Top of THE DATA

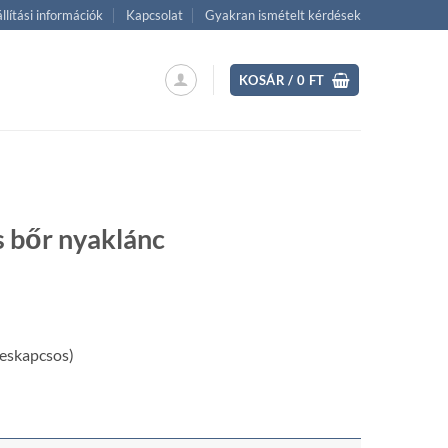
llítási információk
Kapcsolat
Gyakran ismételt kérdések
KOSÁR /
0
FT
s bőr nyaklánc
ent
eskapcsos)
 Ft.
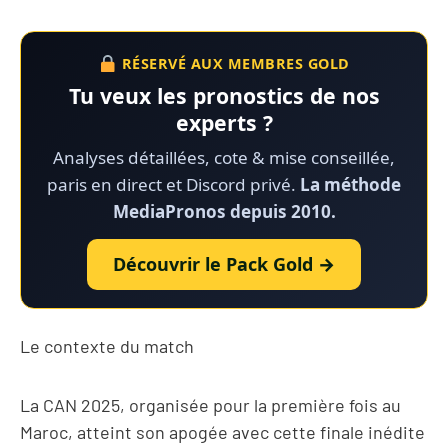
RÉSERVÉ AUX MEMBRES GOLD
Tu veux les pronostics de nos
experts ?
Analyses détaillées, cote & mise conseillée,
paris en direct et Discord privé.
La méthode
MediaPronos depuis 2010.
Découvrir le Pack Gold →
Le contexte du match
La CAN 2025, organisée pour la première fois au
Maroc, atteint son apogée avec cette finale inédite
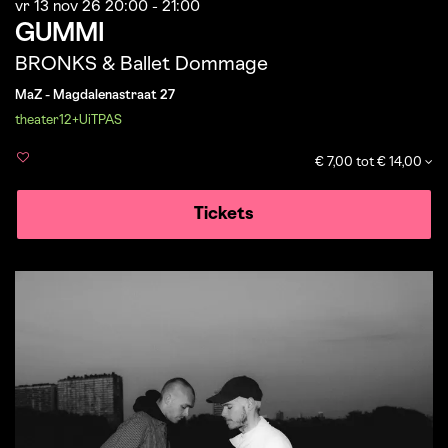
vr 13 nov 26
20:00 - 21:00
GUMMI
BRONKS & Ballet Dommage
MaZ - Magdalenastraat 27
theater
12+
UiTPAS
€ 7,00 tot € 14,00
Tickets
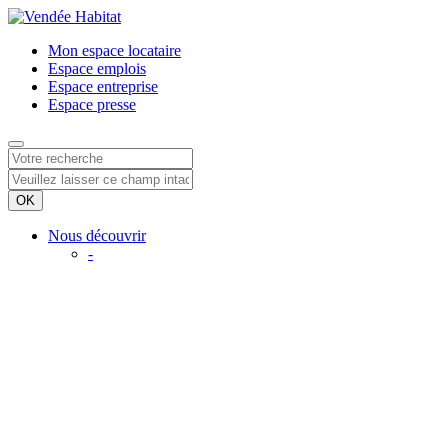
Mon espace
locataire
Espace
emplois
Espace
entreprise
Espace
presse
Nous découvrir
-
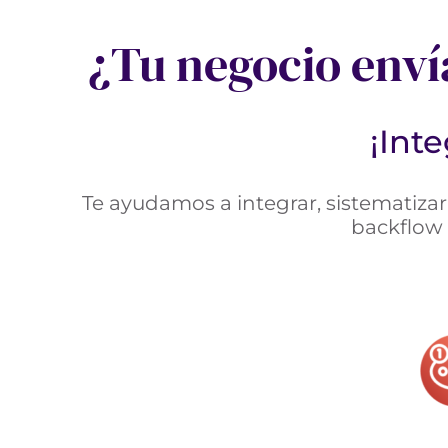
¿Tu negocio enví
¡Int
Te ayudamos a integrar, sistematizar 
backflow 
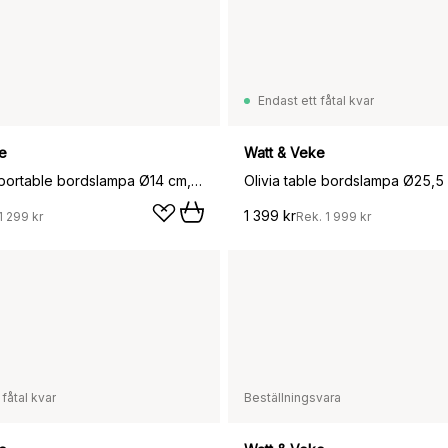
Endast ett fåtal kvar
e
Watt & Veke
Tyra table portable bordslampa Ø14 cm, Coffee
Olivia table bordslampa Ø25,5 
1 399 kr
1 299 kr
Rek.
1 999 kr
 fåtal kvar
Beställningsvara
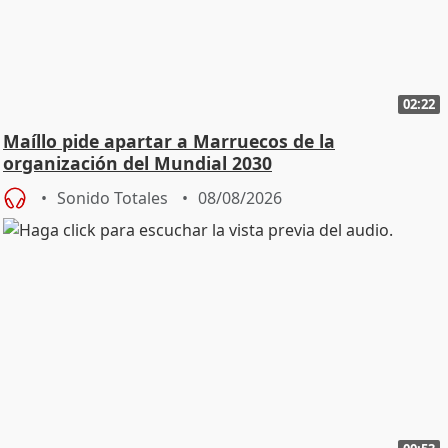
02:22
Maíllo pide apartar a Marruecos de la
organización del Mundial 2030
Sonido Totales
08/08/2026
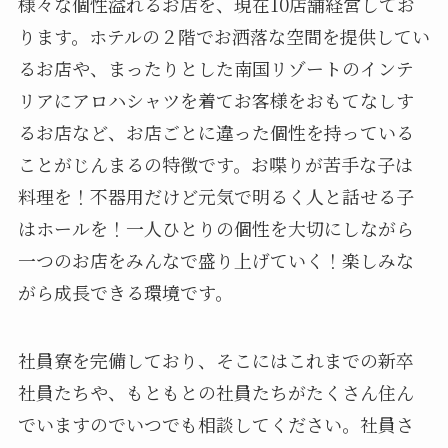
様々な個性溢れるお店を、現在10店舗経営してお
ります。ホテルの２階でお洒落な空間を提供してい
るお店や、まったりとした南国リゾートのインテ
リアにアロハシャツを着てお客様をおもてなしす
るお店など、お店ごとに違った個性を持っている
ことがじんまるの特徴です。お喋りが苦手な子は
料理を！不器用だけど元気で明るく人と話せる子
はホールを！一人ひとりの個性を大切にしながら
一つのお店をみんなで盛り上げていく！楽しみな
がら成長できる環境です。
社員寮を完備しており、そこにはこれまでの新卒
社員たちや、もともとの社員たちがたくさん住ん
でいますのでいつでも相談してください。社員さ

Bottom of THE DATA

=== WHAT YOU HAVE TO DO ===
Could you retype the whole listing word for word, minus its pictures?

=== REPLY TO THE TASK ===
llítási információk
Kapcsolat
Gyakran ismételt kérdések
KOSÁR /
0
FT
s bőr nyaklánc
ent
eskapcsos)
 Ft.
RÉSERVÉ AUX MEMBRES GOLD
Tu veux les pronostics de nos
experts ?
Analyses détaillées, cote & mise conseillée,
paris en direct et Discord privé.
La méthode
MediaPronos depuis 2010.
Découvrir le Pack Gold →
Le contexte du match
La CAN 2025, organisée pour la première fois au
Maroc, atteint son apogée avec cette finale inédite
vr 13 nov 26
20:00 - 21:00
GUMMI
BRONKS & Ballet Dommage
MaZ - Magdalenastraat 27
theater
12+
UiTPAS
€ 7,00 tot € 14,00
Tickets
Mon espace
locataire
Espace
emplois
Espace
entreprise
Espace
presse
Nous découvrir
-
¿Tu negocio enví
¡Int
Te ayudamos a integrar, sistematizar 
backflow 
Endast ett fåtal kvar
e
Watt & Veke
Tyra table portable bordslampa Ø14 cm, Coffee
Olivia table bordslampa Ø25,5 
1 399 kr
1 299 kr
Rek.
1 999 kr
 fåtal kvar
Beställningsvara
02:22
Maíllo pide apartar a Marruecos de la
organización del Mundial 2030
Sonido Totales
08/08/2026
様々な個性溢れるお店を、現在10店舗経営してお
ります。ホテルの２階でお洒落な空間を提供してい
るお店や、まったりとした南国リゾートのインテ
リアにアロハシャツを着てお客様をおもてなしす
るお店など、お店ごとに違った個性を持っている
ことがじんまるの特徴です。お喋りが苦手な子は
料理を！不器用だけど元気で明るく人と話せる子
はホールを！一人ひとりの個性を大切にしながら
一つのお店をみんなで盛り上げていく！楽しみな
がら成長できる環境です。
社員寮を完備しており、そこにはこれまでの新卒
社員たちや、もともとの社員たちがたくさん住ん
でいますのでいつでも相談してください。社員さ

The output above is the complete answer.